David’s Notes
Miller, Donald. Building a Storybrand: Clarify Your Message So Customers Will Listen. Nashville, NT: HarperCollins Publishers, 2017.
Summary in a Sentence
Miller makes the customer the hero and champion-in-process of the story and the vendor the purveyor of the missing ingredient for the champion’s success.
Elevator Pitch
The StoryBrand grid helps companies focus on what matters most: clearly communicating in terms of customer-focused solutions, not brand-focused distractions. The less we make our customers’ brains confused and the more we put our solution presentations in ways that are easy to understand, we will influence our target demographics and close more sales. The Storybrand method helps businesses implement the grid into specific, actionable mechanics.
Problem, Solution, and Significance
Problem: Too many businesses lose sales because they promote their story instead of championing their customer. They generate excessive noise in their product or service narrative, making it difficult for the customer to buy-in emotionally. “Companies fail to focus on the aspects of their offer that will help people survive and thrive” (7). “They cause customers to burn too many calories in an effort to understand their offer” (8).

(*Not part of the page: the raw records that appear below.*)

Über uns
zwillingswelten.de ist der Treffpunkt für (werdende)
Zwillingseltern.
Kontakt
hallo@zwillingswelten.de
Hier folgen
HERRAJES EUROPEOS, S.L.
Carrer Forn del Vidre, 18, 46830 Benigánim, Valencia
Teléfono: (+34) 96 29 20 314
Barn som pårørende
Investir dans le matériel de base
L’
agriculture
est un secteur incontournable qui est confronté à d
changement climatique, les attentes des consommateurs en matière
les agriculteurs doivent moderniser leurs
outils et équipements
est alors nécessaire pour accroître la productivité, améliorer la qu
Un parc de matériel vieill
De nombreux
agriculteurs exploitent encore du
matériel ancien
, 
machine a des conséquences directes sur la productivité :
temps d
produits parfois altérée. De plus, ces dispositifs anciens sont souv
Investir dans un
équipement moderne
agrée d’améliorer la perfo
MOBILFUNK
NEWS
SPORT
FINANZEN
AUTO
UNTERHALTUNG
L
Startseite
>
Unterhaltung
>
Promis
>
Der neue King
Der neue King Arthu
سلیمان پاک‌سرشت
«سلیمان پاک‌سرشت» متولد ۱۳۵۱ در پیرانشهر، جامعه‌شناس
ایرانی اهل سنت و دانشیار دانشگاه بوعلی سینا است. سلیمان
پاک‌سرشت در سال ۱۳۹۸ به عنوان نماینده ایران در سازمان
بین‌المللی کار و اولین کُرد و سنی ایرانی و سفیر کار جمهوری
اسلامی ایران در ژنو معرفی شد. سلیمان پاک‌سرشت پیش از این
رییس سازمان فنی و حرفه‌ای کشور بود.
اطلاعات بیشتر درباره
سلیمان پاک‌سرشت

Solution: The seven-step StoryBrand grid offers the pattern to clearly communicate with potential customers, connect, and close more sales. The pattern is 1) a character, 2) has a problem, 3) and meets a guide, 4) who gives them a plan, 5) and calls them to action, 6) that helps them avoid failure, and 7) and ends in success (21).
Significance: Who cares how great the solution is if it doesn’t address the most important and pressing problems of the people it was intended for? Your brand may be instrumental in the identity transformation of your customers (what they want to become, the person they want to be, their aspirational identity) (133).
Personal Application
- I must make my offer clear for customers within five seconds of them visiting my website (5).

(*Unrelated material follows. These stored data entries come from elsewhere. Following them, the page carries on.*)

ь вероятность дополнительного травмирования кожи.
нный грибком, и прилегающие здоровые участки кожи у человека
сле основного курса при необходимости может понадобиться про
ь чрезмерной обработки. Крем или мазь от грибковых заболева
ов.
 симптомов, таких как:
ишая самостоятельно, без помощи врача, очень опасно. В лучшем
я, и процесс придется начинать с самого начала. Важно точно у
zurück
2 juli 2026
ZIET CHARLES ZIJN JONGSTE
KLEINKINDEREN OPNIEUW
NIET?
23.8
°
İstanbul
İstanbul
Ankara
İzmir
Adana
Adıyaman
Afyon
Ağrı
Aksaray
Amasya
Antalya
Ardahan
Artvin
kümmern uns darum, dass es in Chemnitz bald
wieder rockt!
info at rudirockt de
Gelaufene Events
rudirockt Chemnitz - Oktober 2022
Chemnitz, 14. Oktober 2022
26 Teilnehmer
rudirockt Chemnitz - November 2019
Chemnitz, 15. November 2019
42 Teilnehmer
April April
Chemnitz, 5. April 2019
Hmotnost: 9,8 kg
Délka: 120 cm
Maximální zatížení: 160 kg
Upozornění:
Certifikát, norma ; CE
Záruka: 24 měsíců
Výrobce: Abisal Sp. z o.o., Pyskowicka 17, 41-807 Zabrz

- I need to turn my concepts into clear, well-defined stories (9).
- My website must clearly indicate: 1) what I offer, 2) how it will make my customers’ lives better, and 3) what they need to do to buy it (24).
- My solutions must focus on the 1) external, 2) internal, and 3) philosophical problems of my customers. The more of these categories I can cover, the more my offer will potentially resonate (21).
- The customer is my hero, not my brand. I must show them the cost of not doing business with me (36).
- My message must be simple, relevant, and repeatable (40).
- My customer desires include: conserving financial resources, conserving time, building social networks, gaining status, accumulating resources, the desire to be generous, the desire for meaning (53-54).
- My villains should be a 1) a root source, 2) relatable, 3) singular and 4) real (60).
- Can I be trusted? Can I be respected? (83).
- I must clarify how someone can do business with me or removes the sense of risk of investing with me (87).
- Customer’s success 1) wins them power or position, 2) unites them with something or someone making them whole, 3) experiences self-realization that makes them whole (121).
Quotes
- “Customers don’t generally care about your story; they care about their own” (ix).
- “Businesses that invite their customers into a heroic story grow” (x).
- “The human brain, no matter what region of the world it comes from, is drawn toward clarity and away from confusion” (5).
- “The more simple and predictable the communication, the easier it is for the brain to digest. Story formulas put everything in order so the brain doesn’t have to work to understand what’s going on” (6).
- “The first mistake brands make is they fail to focus on the aspects of their offer that will help people survive and thrive” (7).
- “Alfred Hitchcock defined a good story as ‘life with the dull parts taken out’” (26).
- “When we identify something our customer wants and communicate it simply, the story we are inviting them into is given definition and direction” (47).
- “Companies tend to sell solutions to external problems, but people buy solutions to internal problems” (62).
- “Where there are no stakes, there is no story” (110).
Values Connection
- According to 1990s Gallup research, only 1 in 5 employees in America was truly excited about their work (159).
- The information explosion has contributed to employee disengagement (160).